POTENTIAL PHISHING SCAM FOR RELIANT BANK
Phishing is a tactic scammers use to obtain customer information by crafting an email which looks like it is being sent from a legitimate organization, but when in fact it directs you to a bogus website to download malware and/or viruses or attempts to entice you to reveal sensitive personal information. Many financial institutions across the nation have been targeted by a group out of Nigeria who publish a website nearly identical to a legitimate financial institution with malicious intent. It has come to our attention that Reliant Bank may be one of those banks.
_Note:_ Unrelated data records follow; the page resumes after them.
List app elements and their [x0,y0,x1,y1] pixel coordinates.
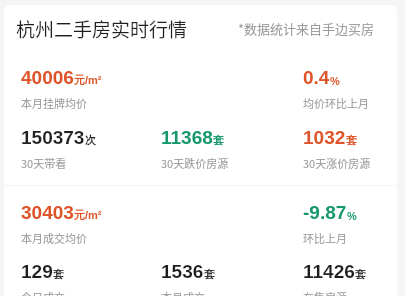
staticText: 本月成交均价 [21,230,87,246]
staticText: 本月成交 [161,289,205,296]
staticText: 1536 [161,261,204,282]
staticText: 30403 [21,202,74,223]
button[interactable]: 150373 [16,127,156,169]
button[interactable]: 1032 [298,127,391,169]
staticText: 11368 [161,127,213,148]
staticText: -9.87 [303,202,347,223]
staticText: 150373 [21,127,85,148]
staticText: 均价环比上月 [303,95,369,111]
staticText: 今日成交 [21,289,65,296]
staticText: 套 [213,133,224,147]
button[interactable]: 11368 [156,127,298,169]
button[interactable]: 11426 [298,261,391,296]
staticText: 0.4 [303,67,330,88]
button[interactable]: 40006 [16,67,156,109]
staticText: 11426 [303,261,355,282]
staticText: 套 [53,267,64,281]
button[interactable]: 1536 [156,261,298,296]
staticText: *数据统计来自手边买房 [238,19,375,38]
staticText: 套 [204,267,215,281]
staticText: % [330,75,340,87]
staticText: 环比上月 [303,230,347,246]
button[interactable]: 30403 [16,202,156,244]
staticText: 在售房源 [303,289,347,296]
staticText: 元/m² [74,73,102,87]
staticText: 杭州二手房实时行情 [16,15,188,43]
staticText: 套 [346,133,357,147]
staticText: 1032 [303,127,346,148]
staticText: 元/m² [74,208,102,222]
button[interactable]: 0.4 [298,67,391,109]
button[interactable]: -9.87 [298,202,391,244]
staticText: 30天跌价房源 [161,155,229,171]
button[interactable]: 129 [16,261,156,296]
button[interactable]: 杭州二手房实时行情 [4,5,397,296]
staticText: 30天涨价房源 [303,155,371,171]
staticText: 套 [355,267,366,281]
staticText: % [347,210,357,222]
staticText: 本月挂牌均价 [21,95,87,111]
staticText: 40006 [21,67,74,88]
staticText: 次 [85,133,96,147]
staticText: 30天带看 [21,155,67,171]
staticText: 129 [21,261,53,282]
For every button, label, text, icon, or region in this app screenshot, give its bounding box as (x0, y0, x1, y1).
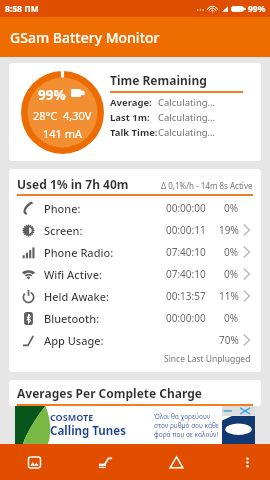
staticText: Time Remaining (110, 72, 207, 88)
staticText: 0% (224, 245, 239, 259)
staticText: Calling Tunes (50, 423, 126, 439)
staticText: 28°C 4,30V (33, 108, 92, 123)
staticText: Calculating… (158, 126, 216, 139)
staticText: 19% (219, 223, 239, 237)
staticText: Used 1% in 7h 40m (17, 176, 129, 192)
button[interactable]: Phone: (9, 197, 261, 219)
staticText: Όλοι θα χορεύουν (154, 412, 210, 421)
staticText: 141 mA (43, 126, 83, 141)
staticText: Last 1m: (110, 111, 150, 124)
staticText: 11% (219, 289, 239, 303)
staticText: 0% (224, 267, 239, 281)
staticText: 99% (38, 86, 66, 100)
button[interactable]: Phone Radio: (9, 241, 261, 263)
staticText: 00:00:11 (166, 223, 206, 237)
button[interactable]: Delta statistics (148, 444, 204, 480)
staticText: Wifi Active: (44, 267, 102, 282)
staticText: 70% (219, 333, 239, 347)
button[interactable]: Wifi Active: (9, 263, 261, 285)
staticText: 8:58 ПM (5, 3, 39, 15)
staticText: Δ 0,1%/h - 14m 8s Active (161, 180, 253, 191)
staticText: Phone: (44, 201, 81, 216)
button[interactable]: More options (224, 444, 270, 480)
staticText: Since Last Unplugged (164, 353, 251, 365)
staticText: Screen: (44, 223, 83, 238)
staticText: στον ρυθμό σου κάθε (154, 421, 219, 430)
staticText: GSam Battery Monitor (10, 28, 160, 47)
staticText: COSMOTE (50, 411, 94, 423)
staticText: 0% (224, 201, 239, 215)
staticText: Average: (110, 96, 152, 109)
button[interactable]: Bluetooth: (9, 307, 261, 329)
staticText: 99% (248, 3, 266, 15)
button[interactable]: Screenshots (6, 444, 62, 480)
button[interactable]: App Usage: (9, 329, 261, 351)
staticText: 00:13:57 (166, 289, 206, 303)
staticText: φορά που σε καλούν! (154, 430, 219, 439)
staticText: Calculating… (158, 96, 216, 109)
staticText: App Usage: (44, 333, 104, 348)
staticText: Calculating… (158, 111, 216, 124)
button[interactable]: Screen: (9, 219, 261, 241)
staticText: 00:00:00 (166, 311, 206, 325)
staticText: 07:40:10 (166, 267, 206, 281)
staticText: Averages Per Complete Charge (17, 385, 203, 401)
button[interactable]: Battery usage chart (77, 444, 133, 480)
staticText: Talk Time: (110, 126, 158, 139)
staticText: 00:00:00 (166, 201, 206, 215)
staticText: 0% (224, 311, 239, 325)
staticText: Phone Radio: (44, 245, 114, 260)
staticText: 07:40:10 (166, 245, 206, 259)
staticText: Held Awake: (44, 289, 110, 304)
staticText: Bluetooth: (44, 311, 100, 326)
button[interactable]: Held Awake: (9, 285, 261, 307)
Our goal is to notify you of the situation and educate you on ways to protect yourself. Take caution, be alert, and stay vigilant when opening emails and/or clicking on links you may not be familiar with.
Here are some tips to consider:
- Look at the web address in the address bar. If there are misspellings, alternate names, additional names, or anything other than the official website name, you may be on a malicious site.
- Look at the website carefully. Scammers are good at mimicking other sites, but there will be some signs that you are on a malicious site such as different logo, different name, misspellings, and odd grammar.
- You will never receive an email from the bank requesting personal account information. If you are unsure if an email is legit, contact the bank and inquire.
Please click here for more information about Phishing.
Debit Card Alert:
Due to an increase in suspicious activity regarding foreign debit card transactions, Reliant Bank is taking extra precautions to protect you. Currently, all foreign debit card transactions are blocked. We recommend you use an alternate form of payment such as a credit card or cash when conducting foreign purchases. If your debit card is declined, there may be a temporary hold on your card due to suspicious activity. Please call 1-800-262-2024 24 hours a day, 7 days a week.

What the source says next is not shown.